When a streaker runs riot, exposing himself on countless of occasions, Barnhardt sees it as an opportunity to prove himself and impress the girl of his dreams, Brandi. Along with regular thefts at night and his bête noire Detective Harrison making life impossibly hard for him, Ronnie must work his way through his complicated and, at times, unbalanced life.
While the film, on paper, reads like it may make for a plausible and light-hearted comedy, in reality it has produced a rather confused adolescent, trying hard to capitalise on childish and slapstick aspects of comedy which made films such as Anchorman and The 40 year Old Virgin such classics.
Firstly, whether you like to admit it or not, Seth Rogen’s character just does not work. Here we have an immensely talented comic actor stuck playing a role that never gives him the freedom to express this. Unconvincing as a bi-polar sufferer with an alcoholic mother, much of Rogen’s comedy within the film is cringeworthy and unconvincing. The comedy regularly feels recycled, as if pieced together by the leftovers of similar films of this genre.
However, Rogen’s shortcomings are no worse than those of John and Matt Yuan, twin brothers who were selected as part of Rogen’s mall cop entourage. Upon further investigation, it was established that this was the pair’s first main acting role and I hope it will be one of the last. Obviously, the pair were brought in to offer a different angle to the film, adding a sense of diversity that has become rife amongst this comedy genre. However, unlike Christopher Mintz-Plasse’s success as McLovin or Steve Carell’s now legendary performance as Brick Tamland, the pair offered nothing new, with their input generally long-winded and unpleasant.
Despite this, Observe and Report still has moments of brilliance which give hope in regard to the future career of director Jody Hill. Firstly, the casting of Ray Liotta as Detective Harrison was genius. The actor shines on many occasions, showing his elasticity for such varied roles and even saving the film with his wonderfully dysfunctional bond to Rogen.

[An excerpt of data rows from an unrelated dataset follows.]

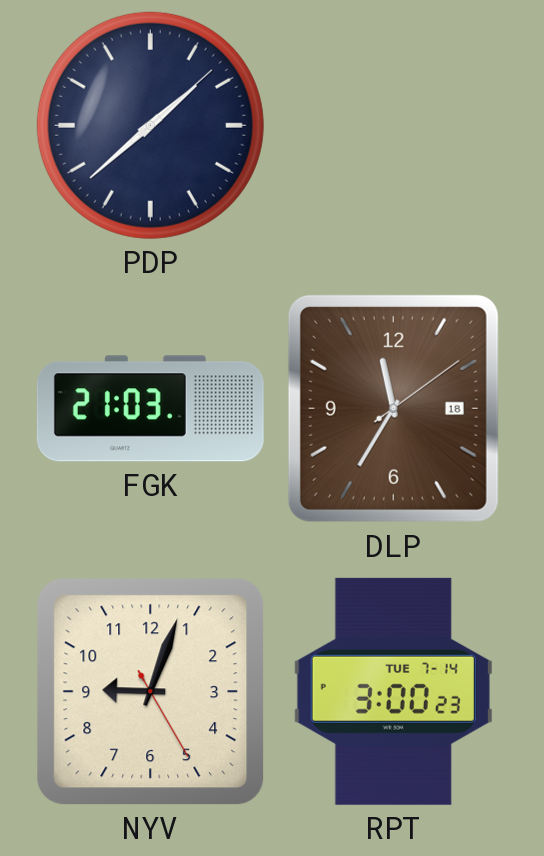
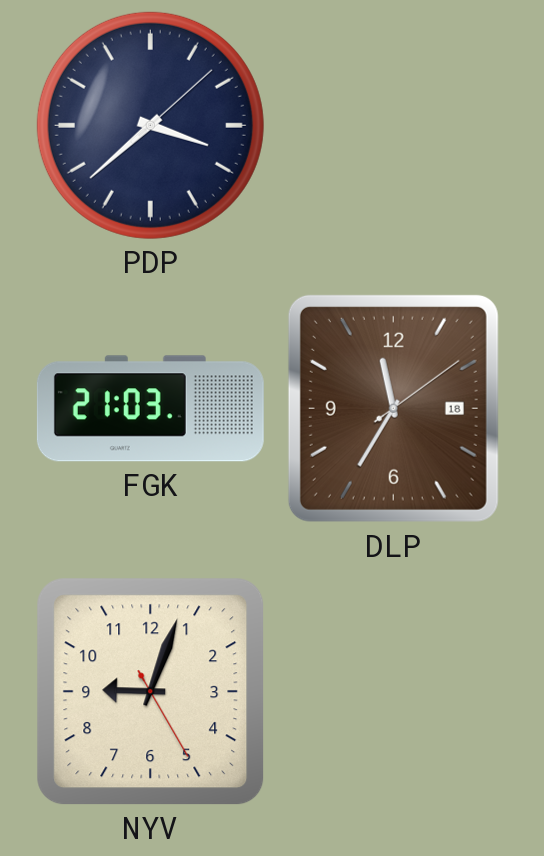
PDP: 1:38 -> 3:38
RPT: 3:00 -> none
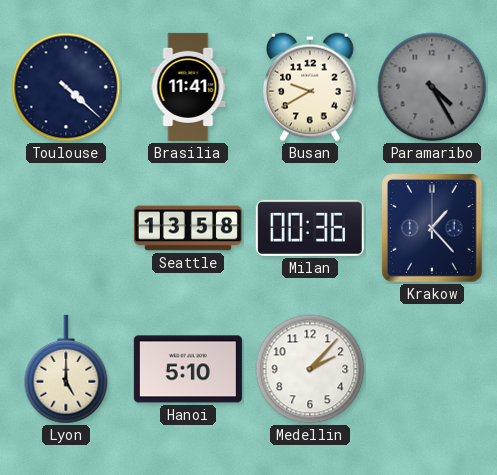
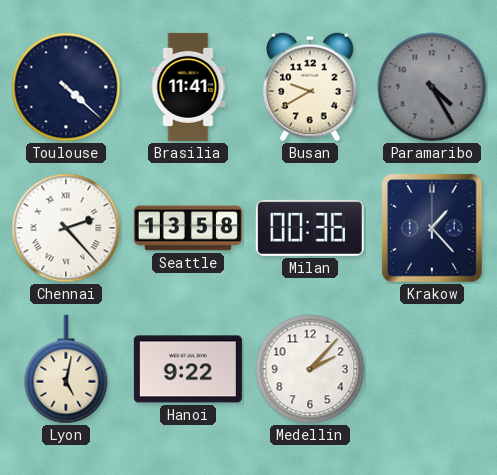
Chennai: none -> 2:23
Lyon: 5:00 -> 5:02
Hanoi: 5:10 -> 9:22
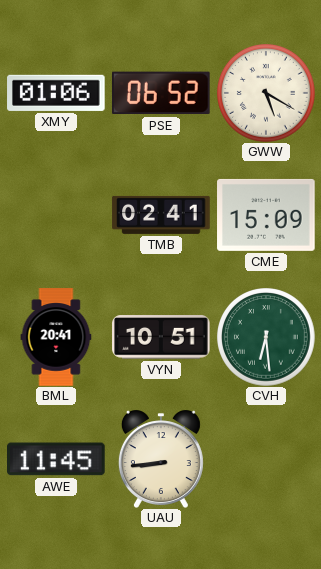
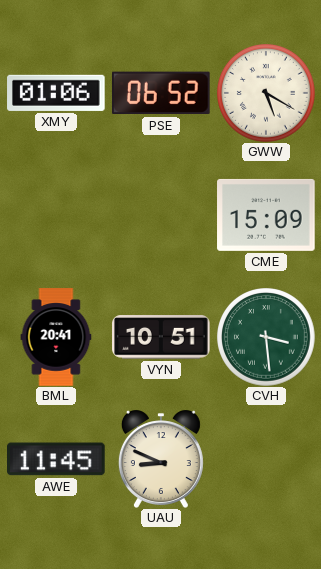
TMB: 02:41 -> none
CVH: 6:29 -> 3:29
UAU: 8:44 -> 8:49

"Unlike its Happy Madison-directed relative, Paul Blart: Mall Cop, Observe and Report never manages to grasp your attention and its rather dark storyline makes it basically impossible to make any kind of emotional connection to the film or its star"
As well as this, the performances of both Celia Weston as Ronnie’s mother and Dan Bakkedahl as Mark are hilarious, further adding to the maladjusted nature that is Ronnie.
What’s irritating about this film is that, at times, it really does make you laugh. Now whether that’s watching Seth place a blanket over his inebriated mother or this very mother responding to Ronnie’s question of whether he was to blame for his father leaving with ‘definitely’, it really does show glimpses of something better. However, more often than not the comedy wore thin or went down a rather disturbing path and as such was forgotten.
Here’s an observation - Jody Hill has failed to make the most of Seth Rogen and the many other hugely successful stars featured, instead producing a rather heavy-handed piece which makes for uncomfortable viewing. Unlike its Happy Madison-directed relative, Paul Blart: Mall Cop, Observe and Report never manages to grasp your attention and its rather dark storyline makes it basically impossible to make any kind of emotional connection to the film or its star.
Here’s the report - to date, the film is the lowest-grossing film in which Seth Rogen has played a leading role, and both John and Matt Yuan have remained as regular unknowns since its release, little to the surprise of anyone who watches this film.
Overall, it would appear that Jody Hill bit off more than he could chew with this project and one can only hope that Rogen now introduces him to the likes of Judd Apatow and Will Ferrell for the sake of both his career and the audiences of his latter productions.
Again, a limited option from a limited film. In terms of extras, there is a gag reel of around 12 minutes. Apart from this, Observe and Report offers very little in terms of extras.